In his lecture Dr. Chapiro pointed out the greatness of Maimonides in such diversified fields of learning as medicine, astronomy and philosophy. His influence had done much to further the sciences. His wanderings must have been a torture to him, who was inclined to peace and contemplation.

These wanderings which started in his thirteenth year, when he left his birthplace at Cordoba in order to evade his compulsory conversion to Mohammedanism, came to an end at last when he settled near Cairo, at Fostat. Here he acted as medical adviser to the Sultan Saladin, at the same time occupying the position of president of the Jewish community and, by his teachings and mode of living becoming one of the greatest men who ever lived in Egypt. Even the English King, Richard the Lionhearted, who had heard of the fame of Maimonides came to Fostat, which in the meantime had become a center of learning, and invited him to come with him to England as his medical adviser. But Maimonides deelined. When on December 13, 1204, the great philosopher died, the entire population of Fostat observed mourning for three days and the Jews of Jerusalem observed a day of fasting.

After outlining the life of Maimonides, Dr. Chapiro dealt with his works, which found their highest expression in the “Guide to the Perplexed.” In the opinion of Dr. Chapiro, neither his metaphysic nor his admirable moral teachings gained immortality for the writings of Maimonides. The Rambam’s views on international relations and international law, to which even today a body such as the League of Nations could add nothing new, have earned for the Jewish, sage the right to enduring fame, Dr. Chapiro declared.

In his moral works, Maimonides had blended harmoniously the Greek, Mohammedan and Christian philosophies, applicable to the whole of humanity. According to Maimonides, morality is a science that must be studied, a science that regards good deeds as obligatory and not to be allowed to remain undone.

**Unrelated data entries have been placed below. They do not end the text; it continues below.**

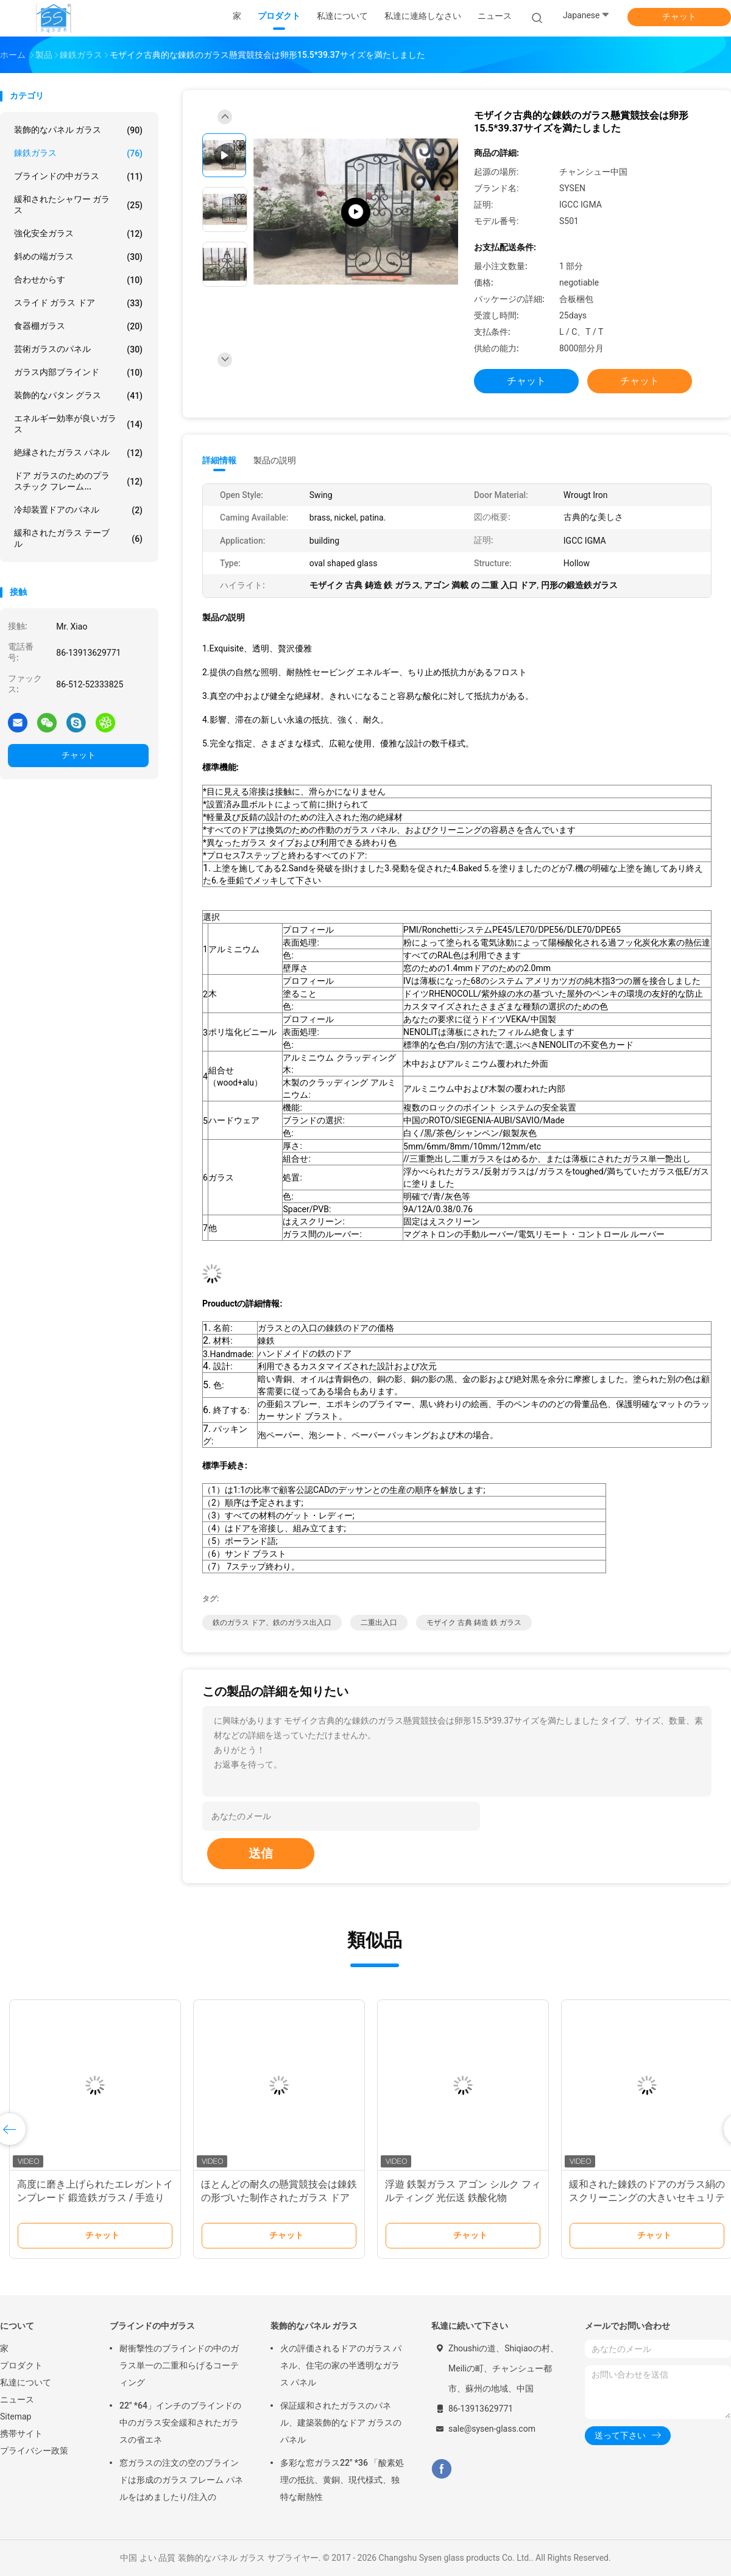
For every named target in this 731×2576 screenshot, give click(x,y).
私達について (25, 2382)
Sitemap (15, 2416)
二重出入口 (379, 1622)
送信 (261, 1853)
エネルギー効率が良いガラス (78, 423)
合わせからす (78, 280)
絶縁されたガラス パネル (78, 453)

A man who only acts when driven by his instincts will never hear the voice of conscience. Morality, the Rambam maintained, is the science of heart which permits us to discover in ourselves what is bad in order to find a remedy in the science of ethics.

In concluding his lecture, Dr. Chapiro showed how the influence of Maimonides could be traced through the centuries even in the works of St. Thomas of Aquino, upon whom the “Guide to the Perplexed” had made a deep impression.

A further lecture was held at the Ateneo, the famous Madrid association of scholars. Here Alfredo Lagunilla Inerritu spoke about Maimonides as philosopher. According to him, the philosophy of Maimonides had its roots in the schools of Baghdad and Cordoba which created an Arabic-Hebrew and Catholic scholasticism. This speaker also, as did Dr. Chapiro, linked Maimonides to the Greek philosophy, but he went even further and showed the traits of the philosophy of India, which had contributed in rounding out the picture.